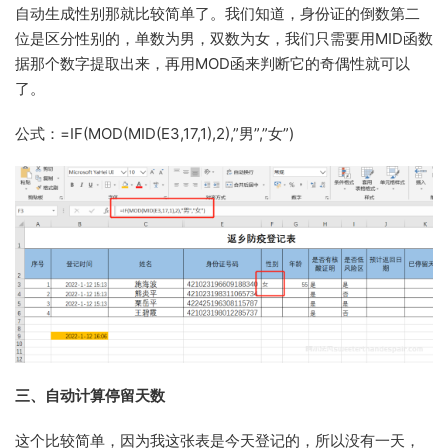
自动生成性别那就比较简单了。我们知道，身份证的倒数第二
位是区分性别的，单数为男，双数为女，我们只需要用MID函数
据那个数字提取出来，再用MOD函来判断它的奇偶性就可以
了。
公式：=IF(MOD(MID(E3,17,1),2),”男”,”女”)
三、自动计算停留天数
这个比较简单，因为我这张表是今天登记的，所以没有一天，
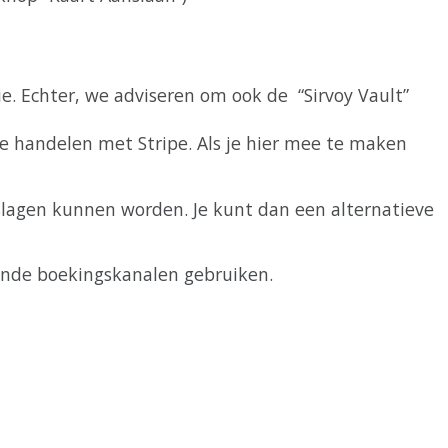
ie
.
Echter
,
we
adviseren
om
ook
de
“
Sirvoy
Vault
”
e
handelen
met
Stripe
.
Als
je
hier
mee
te
maken
lagen
kunnen
worden
.
Je
kunt
dan
een
alternatieve
ende
boekingskanalen
gebruiken
.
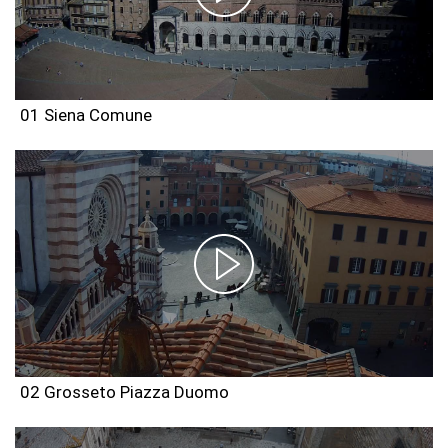
01 Siena Comune
02 Grosseto Piazza Duomo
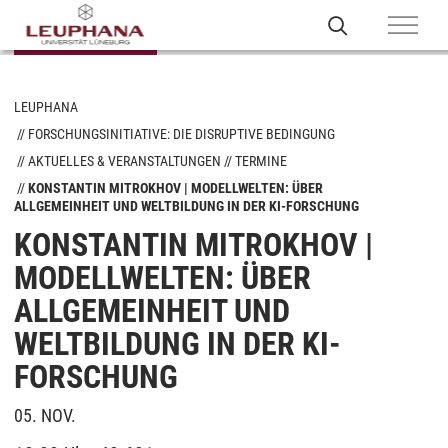
LEUPHANA
FORSCHUNGSINITIATIVE: DIE DISRUPTIVE BEDINGUNG
AKTUELLES & VERANSTALTUNGEN
TERMINE
KONSTANTIN MITROKHOV | MODELLWELTEN: ÜBER
ALLGEMEINHEIT UND WELTBILDUNG IN DER KI-FORSCHUNG
KONSTANTIN MITROKHOV |
MODELLWELTEN: ÜBER
ALLGEMEINHEIT UND
WELTBILDUNG IN DER KI-
FORSCHUNG
05. NOV.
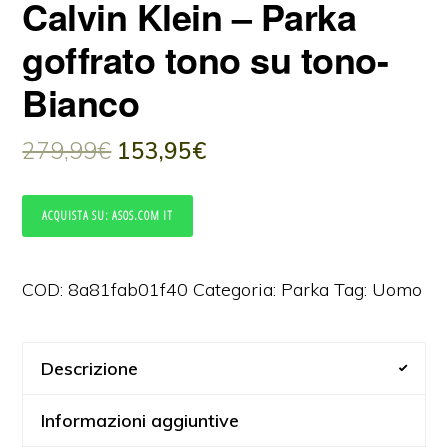
Calvin Klein – Parka
goffrato tono su tono-
Bianco
279,99
€
153,95
€
ACQUISTA SU: ASOS.COM IT
COD:
8a81fab01f40
Categoria:
Parka
Tag:
Uomo
Descrizione
Informazioni aggiuntive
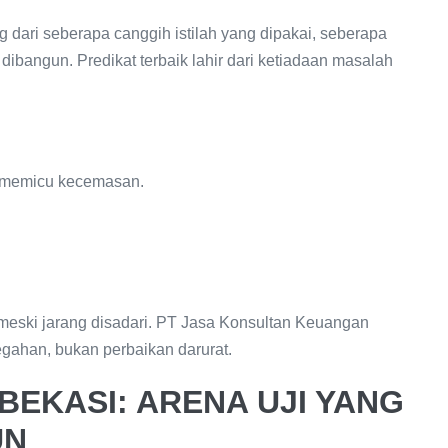
g dari seberapa canggih istilah yang dipakai, seberapa
 dibangun. Predikat terbaik lahir dari ketiadaan masalah
ak memicu kecemasan.
i—meski jarang disadari. PT Jasa Konsultan Keuangan
egahan, bukan perbaikan darurat.
 BEKASI: ARENA UJI YANG
UN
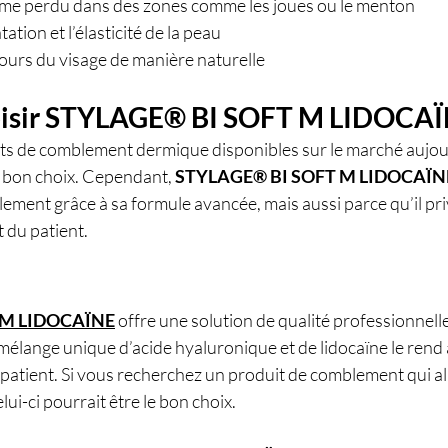
ume perdu dans des zones comme les joues ou le menton
ation et l’élasticité de la peau
ours du visage de manière naturelle
oisir STYLAGE® BI SOFT M LIDOCAÏ
ts de comblement dermique disponibles sur le marché aujourd
 le bon choix. Cependant, 
STYLAGE® BI SOFT M LIDOCAÏN
ent grâce à sa formule avancée, mais aussi parce qu’il privil
rt du patient.
 M LIDOCAÏNE
 offre une solution de qualité professionnel
mélange unique d’acide hyaluronique et de lidocaïne le rend à 
 patient. Si vous recherchez un produit de comblement qui all
ui-ci pourrait être le bon choix.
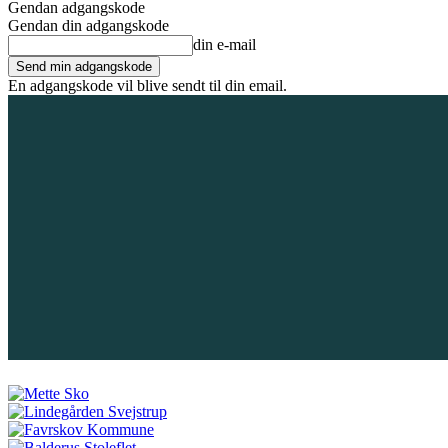
Gendan adgangskode
Gendan din adgangskode
din e-mail
En adgangskode vil blive sendt til din email.
6. august 2026
Tilmeld / Log ind
Forsiden
Områder
Bliv annoncør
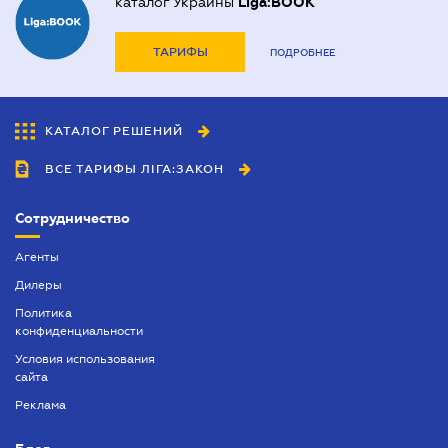
каталог Украины
Liga:BOOK
ТАРИФЫ
ПОДРОБНЕЕ
КАТАЛОГ РЕШЕНИЙ
ВСЕ ТАРИФЫ ЛІГА:ЗАКОН
Сотрудничество
Агенты
Дилеры
Политика
конфиденциальности
Условия использования
сайта
Реклама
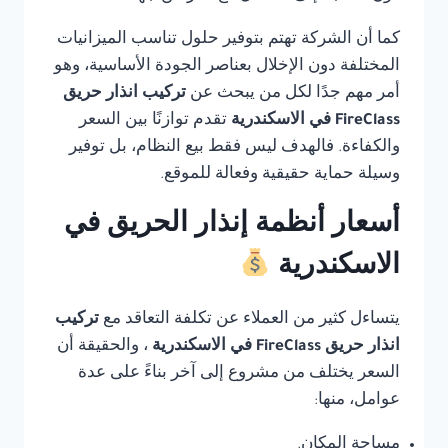
كما أن الشركة تهتم بتوفير حلول تناسب الميزانيات
المختلفة دون الإخلال بعناصر الجودة الأساسية، وهو
أمر مهم جدًا لكل من يبحث عن
تركيب انذار حريق
FireClass في الاسكندرية
تقدم توازنًا بين السعر
والكفاءة. فالهدف ليس فقط بيع النظام، بل توفير
وسيلة حماية حقيقية وفعالة للموقع.
أسعار أنظمة إنذار الحريق في
الاسكندرية
يتساءل كثير من العملاء عن تكلفة التعاقد مع
تركيب
انذار حريق FireClass في الاسكندرية
، والحقيقة أن
السعر يختلف من مشروع إلى آخر بناءً على عدة
عوامل، منها:
مساحة المكان.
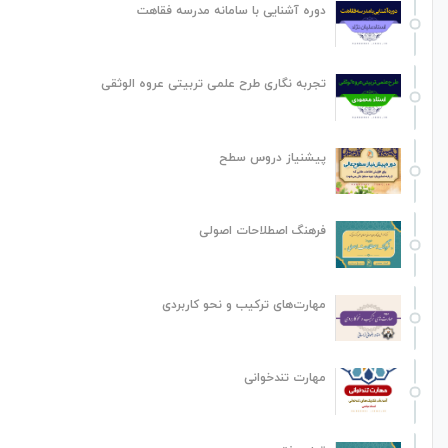
دوره آشنایی با سامانه مدرسه فقاهت
تجربه نگاری طرح علمی تربیتی عروه الوثقی
پیشنیاز دروس سطح
فرهنگ اصطلاحات اصولی
مهارت‌های ترکیب و نحو کاربردی
مهارت تندخوانی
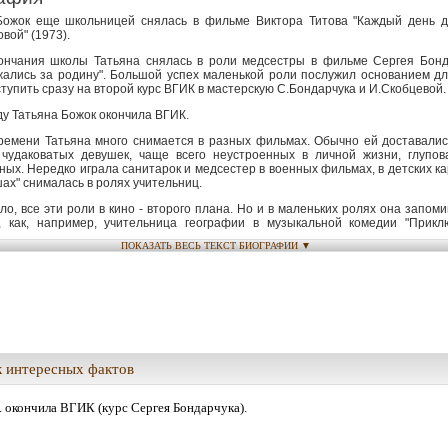
Божок еще школьницей снялась в фильме Виктора Титова "Каждый день д
вой" (1973).
ончания школы Татьяна снялась в роли медсестры в фильме Сергея Бонд
жались за родину". Большой успех маленькой роли послужил основанием дл
тупить сразу на второй курс ВГИК в мастерскую С.Бондарчука и И.Скобцевой.
ду Татьяна Божок окончила ВГИК.
времени Татьяна много снимается в разных фильмах. Обычно ей доставали
 чудаковатых девушек, чаще всего неустроенных в личной жизни, глупов
ых. Нередко играла санитарок и медсестер в военных фильмах, в детских к
ах" снималась в ролях учительниц.
ло, все эти роли в кино - второго плана. Но и в маленьких ролях она запом
, как, например, учительница географии в музыкальной комедии "Прикл
 Васечкина" или мама Коли в фантастическом фильме "Гостья из будущего".
ПОКАЗАТЬ ВЕСЬ ТЕКСТ БИОГРАФИИ ▼
угих заметных ролей: Алена ("Там, за семью горами" ), Маша ("Фронт за
, Лиза Калачёва ("12 стульев" ), Глаха ("На таёжных ветрах" ), Кира ("Взрослый 
ень свадьбы придётся уточнить" ), Алевтина ("О тебе" ), Клава ("Ветераны" 
в небо" ), Лена Чагина ("Тревожное воскресенье" ), Нина Иннокентьевна ("Г
" ), секретарь суда ("Из жизни Фёдора Кузькина" ).
Божок много работает на дубляже, озвучивает детские роли и мульт
 в восстановленном варианте фильма И.П.Иванова-Вано "Золотой ключик" ).
 интересных фактов
г. окончила ВГИК (курс Сергея Бондарчука).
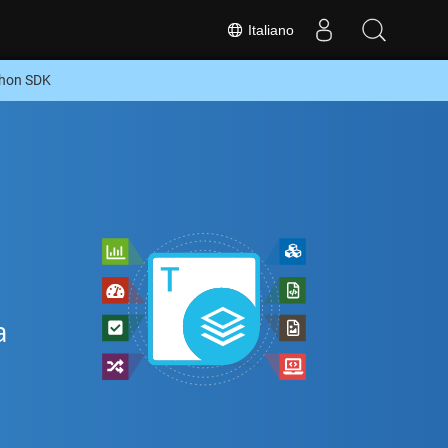
Italiano
thon SDK
a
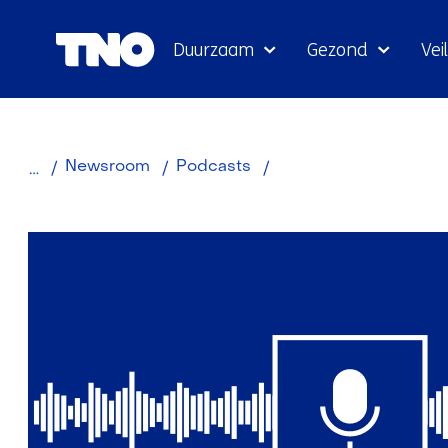
Duurzaam
Gezond
Veil
Zonpositief
Newsroom
Podcasts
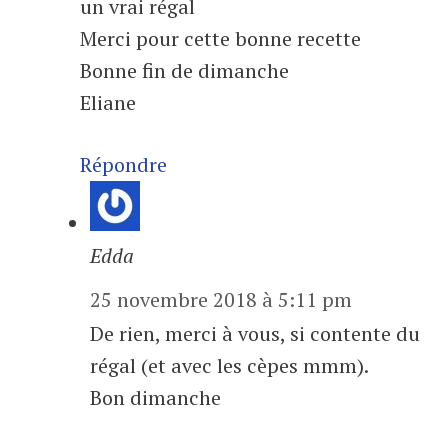
un vrai régal
Merci pour cette bonne recette
Bonne fin de dimanche
Eliane
Répondre
Edda
25 novembre 2018 à 5:11 pm
De rien, merci à vous, si contente du
régal (et avec les cèpes mmm).
Bon dimanche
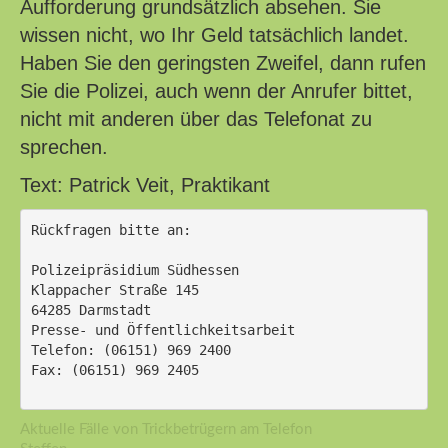
Aufforderung grundsätzlich absehen. Sie
wissen nicht, wo Ihr Geld tatsächlich landet.
Haben Sie den geringsten Zweifel, dann rufen
Sie die Polizei, auch wenn der Anrufer bittet,
nicht mit anderen über das Telefonat zu
sprechen.
Text: Patrick Veit, Praktikant
Rückfragen bitte an:
Polizeipräsidium Südhessen
Klappacher Straße 145
64285 Darmstadt
Presse- und Öffentlichkeitsarbeit
Telefon: (06151) 969 2400
Fax: (06151) 969 2405
Aktuelle Fälle von Trickbetrügern am Telefon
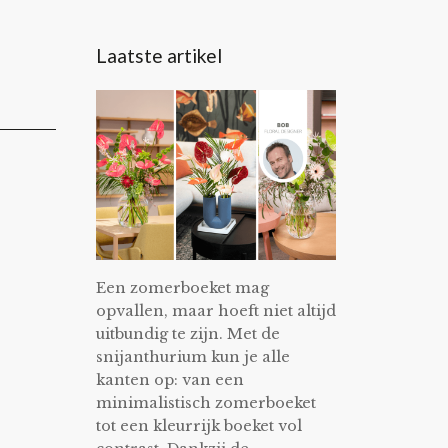
Laatste artikel
Een zomerboeket mag
opvallen, maar hoeft niet altijd
uitbundig te zijn. Met de
snijanthurium kun je alle
kanten op: van een
minimalistisch zomerboeket
tot een kleurrijk boeket vol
======
The task: Leave the pictures out and reproduce every record above exactly.

Result for this exercise:
自动生成性别那就比较简单了。我们知道，身份证的倒数第二
位是区分性别的，单数为男，双数为女，我们只需要用MID函数
据那个数字提取出来，再用MOD函来判断它的奇偶性就可以
了。
公式：=IF(MOD(MID(E3,17,1),2),”男”,”女”)
三、自动计算停留天数
这个比较简单，因为我这张表是今天登记的，所以没有一天，
ie
.
Echter
,
we
adviseren
om
ook
de
“
Sirvoy
Vault
”
e
handelen
met
Stripe
.
Als
je
hier
mee
te
maken
lagen
kunnen
worden
.
Je
kunt
dan
een
alternatieve
ende
boekingskanalen
gebruiken
.
01 Siena Comune
02 Grosseto Piazza Duomo
LEUPHANA
FORSCHUNGSINITIATIVE: DIE DISRUPTIVE BEDINGUNG
AKTUELLES & VERANSTALTUNGEN
TERMINE
KONSTANTIN MITROKHOV | MODELLWELTEN: ÜBER
ALLGEMEINHEIT UND WELTBILDUNG IN DER KI-FORSCHUNG
KONSTANTIN MITROKHOV |
MODELLWELTEN: ÜBER
ALLGEMEINHEIT UND
WELTBILDUNG IN DER KI-
FORSCHUNG
05. NOV.
Calvin Klein – Parka
goffrato tono su tono-
Bianco
279,99
€
153,95
€
ACQUISTA SU: ASOS.COM IT
COD:
8a81fab01f40
Categoria:
Parka
Tag:
Uomo
Descrizione
Informazioni aggiuntive
g dari seberapa canggih istilah yang dipakai, seberapa
 dibangun. Predikat terbaik lahir dari ketiadaan masalah
ak memicu kecemasan.
i—meski jarang disadari. PT Jasa Konsultan Keuangan
egahan, bukan perbaikan darurat.
 BEKASI: ARENA UJI YANG
UN
ume perdu dans des zones comme les joues ou le menton
ation et l’élasticité de la peau
ours du visage de manière naturelle
oisir STYLAGE® BI SOFT M LIDOCAÏ
ts de comblement dermique disponibles sur le marché aujourd
 le bon choix. Cependant, 
STYLAGE® BI SOFT M LIDOCAÏN
ent grâce à sa formule avancée, mais aussi parce qu’il privil
rt du patient.
 M LIDOCAÏNE
 offre une solution de qualité professionnel
mélange unique d’acide hyaluronique et de lidocaïne le rend à 
 patient. Si vous recherchez un produit de comblement qui all
ui-ci pourrait être le bon choix.
Gendan adgangskode
Gendan din adgangskode
din e-mail
En adgangskode vil blive sendt til din email.
6. august 2026
Tilmeld / Log ind
Forsiden
Områder
Bliv annoncør
каталог Украины
Liga:BOOK
ТАРИФЫ
ПОДРОБНЕЕ
КАТАЛОГ РЕШЕНИЙ
ВСЕ ТАРИФЫ ЛІГА:ЗАКОН
Сотрудничество
Агенты
Дилеры
Политика
конфиденциальности
Условия использования
сайта
Реклама
كما أن الشركة تهتم بتوفير حلول تناسب الميزانيات
المختلفة دون الإخلال بعناصر الجودة الأساسية، وهو
أمر مهم جدًا لكل من يبحث عن
تركيب انذار حريق
FireClass في الاسكندرية
تقدم توازنًا بين السعر
والكفاءة. فالهدف ليس فقط بيع النظام، بل توفير
وسيلة حماية حقيقية وفعالة للموقع.
أسعار أنظمة إنذار الحريق في
الاسكندرية
يتساءل كثير من العملاء عن تكلفة التعاقد مع
تركيب
انذار حريق FireClass في الاسكندرية
، والحقيقة أن
السعر يختلف من مشروع إلى آخر بناءً على عدة
عوامل، منها:
مساحة المكان.
دوره آشنایی با سامانه مدرسه فقاهت
تجربه نگاری طرح علمی تربیتی عروه الوثقی
پیشنیاز دروس سطح
فرهنگ اصطلاحات اصولی
مهارت‌های ترکیب و نحو کاربردی
مهارت تندخوانی
Божок еще школьницей снялась в фильме Виктора Титова "Каждый день д
вой" (1973).
ончания школы Татьяна снялась в роли медсестры в фильме Сергея Бонд
жались за родину". Большой успех маленькой роли послужил основанием дл
тупить сразу на второй курс ВГИК в мастерскую С.Бондарчука и И.Скобцевой.
ду Татьяна Божок окончила ВГИК.
времени Татьяна много снимается в разных фильмах. Обычно ей доставали
 чудаковатых девушек, чаще всего неустроенных в личной жизни, глупов
ых. Нередко играла санитарок и медсестер в военных фильмах, в детских к
ах" снималась в ролях учительниц.
ло, все эти роли в кино - второго плана. Но и в маленьких ролях она запом
, как, например, учительница географии в музыкальной комедии "Прикл
 Васечкина" или мама Коли в фантастическом фильме "Гостья из будущего".
ПОКАЗАТЬ ВЕСЬ ТЕКСТ БИОГРАФИИ ▼
угих заметных ролей: Алена ("Там, за семью горами" ), Маша ("Фронт за
, Лиза Калачёва ("12 стульев" ), Глаха ("На таёжных ветрах" ), Кира ("Взрослый 
ень свадьбы придётся уточнить" ), Алевтина ("О тебе" ), Клава ("Ветераны" 
в небо" ), Лена Чагина ("Тревожное воскресенье" ), Нина Иннокентьевна ("Г
" ), секретарь суда ("Из жизни Фёдора Кузькина" ).
Божок много работает на дубляже, озвучивает детские роли и мульт
 в восстановленном варианте фильма И.П.Иванова-Вано "Золотой ключик" ).
 интересных фактов
г. окончила ВГИК (курс Сергея Бондарчука).
Italiano
thon SDK
a
Duurzaam
Gezond
Veil
Zonpositief
Newsroom
Podcasts
un vrai régal
Merci pour cette bonne recette
Bonne fin de dimanche
Eliane
Répondre
Edda
25 novembre 2018 à 5:11 pm
De rien, merci à vous, si contente du
régal (et avec les cèpes mmm).
Bon dimanche
Aufforderung grundsätzlich absehen. Sie
wissen nicht, wo Ihr Geld tatsächlich landet.
Haben Sie den geringsten Zweifel, dann rufen
Sie die Polizei, auch wenn der Anrufer bittet,
nicht mit anderen über das Telefonat zu
sprechen.
Text: Patrick Veit, Praktikant
Rückfragen bitte an:
Polizeipräsidium Südhessen
Klappacher Straße 145
64285 Darmstadt
Presse- und Öffentlichkeitsarbeit
Telefon: (06151) 969 2400
Fax: (06151) 969 2405
Aktuelle Fälle von Trickbetrügern am Telefon
Laatste artikel
Een zomerboeket mag
opvallen, maar hoeft niet altijd
uitbundig te zijn. Met de
snijanthurium kun je alle
kanten op: van een
minimalistisch zomerboeket
tot een kleurrijk boeket vol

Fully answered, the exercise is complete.